Regarding the solution for non-determinism in LKF based on restricting rules, it looks like you are referring to the claim at the end of §2.1 in Liang and Miller (2021) (p.5 of http://www.lix.polytechnique.fr/Labo/Dale.Miller/papers/lkf-2021-03-31.pdf). I find this remark cryptic, because indeed those problematic examples cannot be written in LKF due to the restricted shape of proofs, but in order to obtain a proof of the restricted shape, one has to first normalise it in a certain way, and how this reshaping is done is hidden in the admissibility proofs of many principles (notably cuts and structural rules). So once a restricted proof is obtained, it is possible that some arbitrary choices have been made already.

(Girard’s LC and Danos-Joinet-Schellinx’s LK^η, mentioned by Liang and Miller, solve the non-determinism by determining the reduction of proofs rather than by restricting proof rules, in the sense that rules of LK are derivable instead of merely admissible. This makes it easier to properly talk about confluence and preservation of a denotation.)

But! If we try and see where the choices might be made in Liang and Miller’s proof of cut-elimination, I do not think it appears in an obvious manner. There is a subtlety in how (and to which extent) the restrictions “solve” the problem of non-determinism.

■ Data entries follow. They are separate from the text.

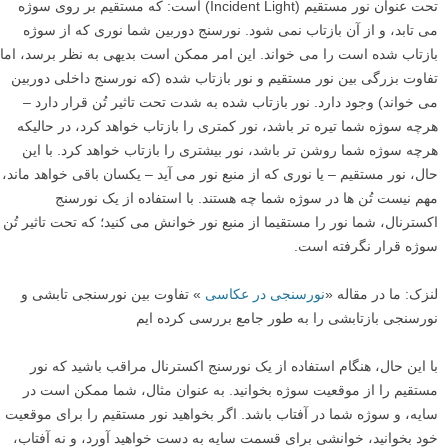
تحت عنوان نور مستقیم (Incident Light) است: که مستقیم بر روی سوژه
می تابد، و از آن بازتاب نمی شود. نورسنج دوربین شما نوری که از سوژه
بازتاب شده است را می خواند. این امر ممکن است بدیهی به نظر برسد، اما
تفاوت بزرگی بین نور مستقیم و نور بازتاب شده (که نورسنج داخلی دوربین
می خواند) وجود دارد. نور بازتاب شده به شدت تحت تاثیر تُن قرار دارد –
هرچه سوژه شما تیره تر باشد، نور کمتری را بازتاب خواهد کرد، در حالیکه
هرچه سوژه شما روشن تر باشد، نور بیشتری را بازتاب خواهد کرد. با این
حال، نور مستقیم – یا نوری که از منبع نور می آید – یکسان باقی خواهد ماند،
مهم نیست تُن ها در سوژه شما چه هستند. با استفاده از یک نورسنج
اکسترنال، شما نور را مستقیما از منبع نور خوانش می کنید؛ که تحت تاثیر تُن
سوژه قرار نگرفته است.
لنزک: ما در مقاله «
نورسنجی در عکاسی
» تفاوت بین نورسنجی تابشی و
نورسنجی بازتابشی را به طور جامع بررسی کرده ایم
با این حال، هنگام استفاده از یک نورسنج اکسترنال مراقب باشید که نور
مستقیم را از موقعیت سوژه بخوانید. به عنوان مثال، شما ممکن است در
سایه، و سوژه شما در آفتاب باشد. اگر بخواهید نور مستقیم را برای موقعیت
خود بخوانید، خوانشی برای قسمت سایه به دست خواهید آورد، و نه آفتاب،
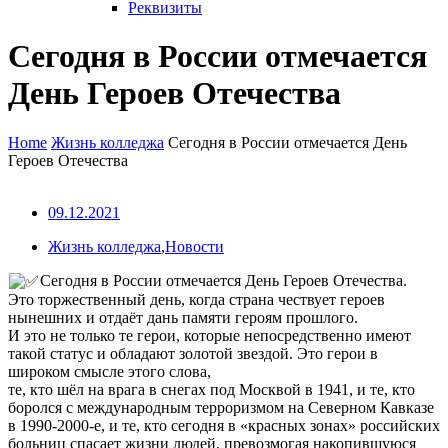
Реквизиты
Сегодня в России отмечается
День Героев Отечества
Home
Жизнь колледжа
Сегодня в России отмечается День
Героев Отечества
09.12.2021
Жизнь колледжа
,
Новости
Сегодня в России отмечается День Героев Отечества.
Это торжественный день, когда страна чествует героев
нынешних и отдаёт дань памяти героям прошлого.
И это не только те герои, которые непосредственно имеют
такой статус и обладают золотой звездой. Это герои в
широком смысле этого слова,
те, кто шёл на врага в снегах под Москвой в 1941, и те, кто
боролся с международным терроризмом на Северном Кавказе
в 1990-2000-е, и те, кто сегодня в «красных зонах» российских
больниц спасает жизни людей, превозмогая накопившуюся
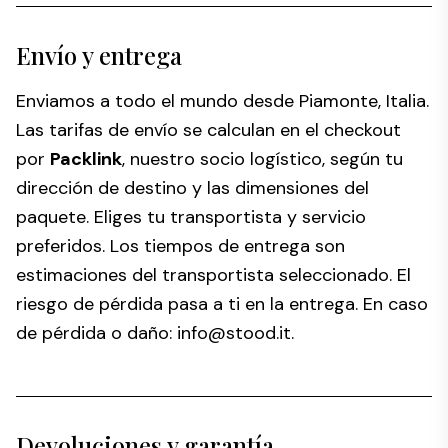
Envío y entrega
Enviamos a todo el mundo desde Piamonte, Italia.
Las tarifas de envío se calculan en el checkout
por
Packlink
, nuestro socio logístico, según tu
dirección de destino y las dimensiones del
paquete. Eliges tu transportista y servicio
preferidos. Los tiempos de entrega son
estimaciones del transportista seleccionado. El
riesgo de pérdida pasa a ti en la entrega. En caso
de pérdida o daño:
info@stood.it
.
Devoluciones y garantía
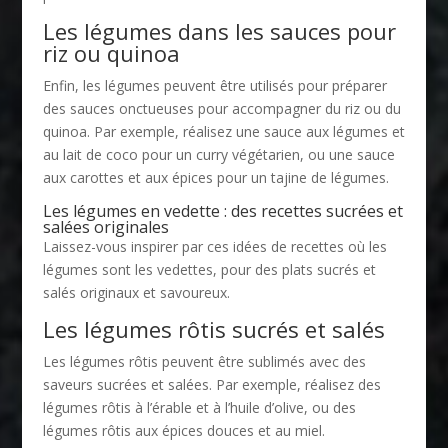
Les légumes dans les sauces pour
riz ou quinoa
Enfin, les légumes peuvent être utilisés pour préparer
des sauces onctueuses pour accompagner du riz ou du
quinoa. Par exemple, réalisez une sauce aux légumes et
au lait de coco pour un curry végétarien, ou une sauce
aux carottes et aux épices pour un tajine de légumes.
Les légumes en vedette : des recettes sucrées et
salées originales
Laissez-vous inspirer par ces idées de recettes où les
légumes sont les vedettes, pour des plats sucrés et
salés originaux et savoureux.
Les légumes rôtis sucrés et salés
Les légumes rôtis peuvent être sublimés avec des
saveurs sucrées et salées. Par exemple, réalisez des
légumes rôtis à l’érable et à l’huile d’olive, ou des
légumes rôtis aux épices douces et au miel.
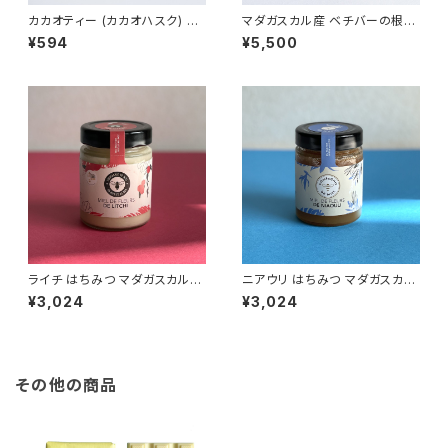
カカオティー (カカオハスク) 50
マダガスカル産 ベチバーの根で
G ショコラマダガスカル Choco
編んだ バオバブ型小物入れ Vet
¥594
¥5,500
lat Madagascar
iver 雑貨
ライチ はちみつ マダガスカル
ニアウリ はちみつ マダガスカル
産/マナカラ 210G カンパニー・
産 210G カンパニー・デュ・ミエ
¥3,024
¥3,024
デュ・ミエル COMPAGNIE DU
ル COMPAGNIE DU MIEL 非
MIEL 非加熱
加熱
その他の商品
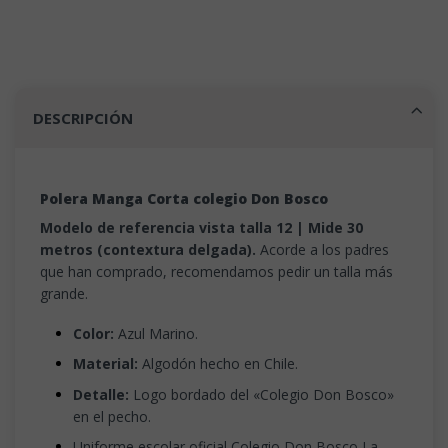
DESCRIPCIÓN
Polera Manga Corta colegio Don Bosco
Modelo de referencia vista talla 12 | Mide 30
metros (contextura delgada).
Acorde a los padres
que han comprado, recomendamos pedir un talla más
grande.
Color:
Azul Marino.
Material:
Algodón hecho en Chile.
Detalle:
Logo bordado del «Colegio Don Bosco»
en el pecho.
Uniforme escolar oficial Colegio Don Bosco La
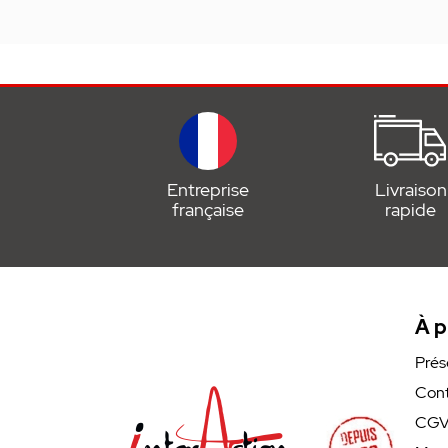
Entreprise
Livraison
française
rapide
À p
Prés
Cont
CG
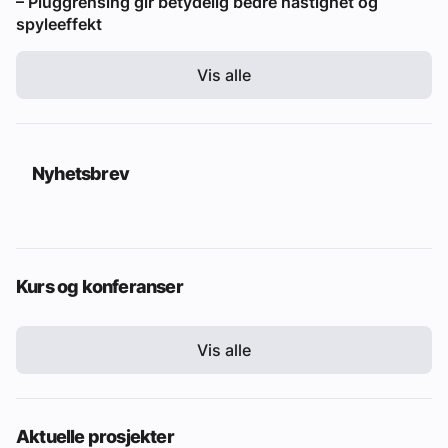
– Pluggrensing gir betydelig bedre hastighet og
spyleeffekt
Vis alle
Nyhetsbrev
Kurs og konferanser
Vis alle
Aktuelle prosjekter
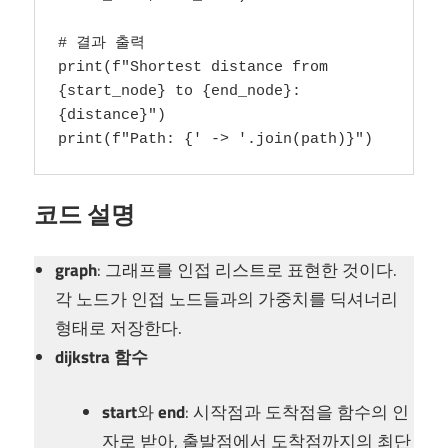
# 결과 출력

print(f"Shortest distance from 
{start_node} to {end_node}: 
{distance}")

print(f"Path: {' -> '.join(path)}")
코드 설명
graph
: 그래프를 인접 리스트로 표현한 것이다.
각 노드가 인접 노드들과의 가중치를 딕셔너리
형태로 저장한다.
dijkstra 함수
start
와
end
: 시작점과 도착점을 함수의 인
자로 받아, 출발점에서 도착점까지의 최단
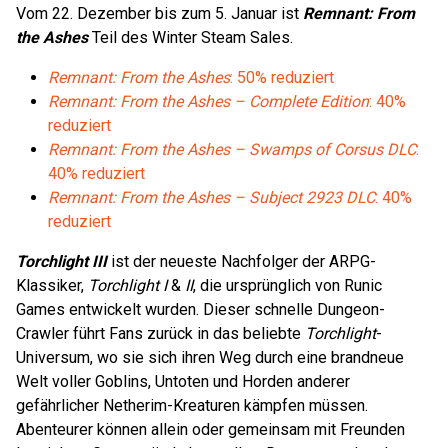
Vom 22. Dezember bis zum 5. Januar ist
Remnant: From
the Ashes
Teil des Winter Steam Sales.
Remnant: From the Ashes
: 50% reduziert
Remnant: From the Ashes – Complete Edition
: 40%
reduziert
Remnant: From the Ashes – Swamps of Corsus DLC
:
40% reduziert
Remnant: From the Ashes – Subject 2923 DLC
: 40%
reduziert
Torchlight III
ist der neueste Nachfolger der ARPG-
Klassiker,
Torchlight I
&
II
, die ursprünglich von Runic
Games entwickelt wurden. Dieser schnelle Dungeon-
Crawler führt Fans zurück in das beliebte
Torchlight
-
Universum, wo sie sich ihren Weg durch eine brandneue
Welt voller Goblins, Untoten und Horden anderer
gefährlicher Netherim-Kreaturen kämpfen müssen.
Abenteurer können allein oder gemeinsam mit Freunden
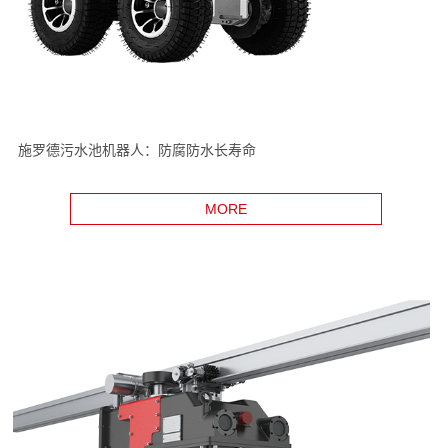
施罗德污水池机器人：防腐防水长寿命
MORE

Fortunately, there are some results that help us understand what is going on. Danos-Joinet-Schellinx (1997) remarked that the drive to reduce proofs in a way compatible η-expansions orients the cut-elimination in a certain way; more precisely that:

– the strategy that apparently arbitrarily favours one side according to the polarity (including by revealing cuts hidden in irreversible rules), introduced by LC,

– a strategy that applies reversion on-the-fly when there would be a dilemma, and

– a strategy that requires the least amount of modalities when translating into linear logic

coincide, and that in the proof system thus determined, η-equivalence is preserved by normalisation.

Consequently, they note, one is tempted to only work with maximally reversed proofs (as is done in LFK), which could be seen as representatives for a “quotient” of classical proofs up to reversion, and in which this strategy is enforced implicitly. Such a restriction was first studied by Quatrini and Tortora de Falco (“Polarisation des preuves classiques et renversement”, 1996), and a correspondence with (Krivine-style) negative translations into intuitionistic logic was shown by Laurent (“Étude de la polarisation en logique”, 2001). (Also, as mentioned in these works, this is a trick that breaks down with 2nd order quantifications.)

Girard’s proof sketch for cut-elimination in LK in the Blind Spot (2006, §3.4) seems to have been influenced by these works, and interestingly it has many similarities with Liang and Miller’s proof. Girard comments that such restrictions make the classical logic “locally” intuitionistic, which is one way to see polarisation.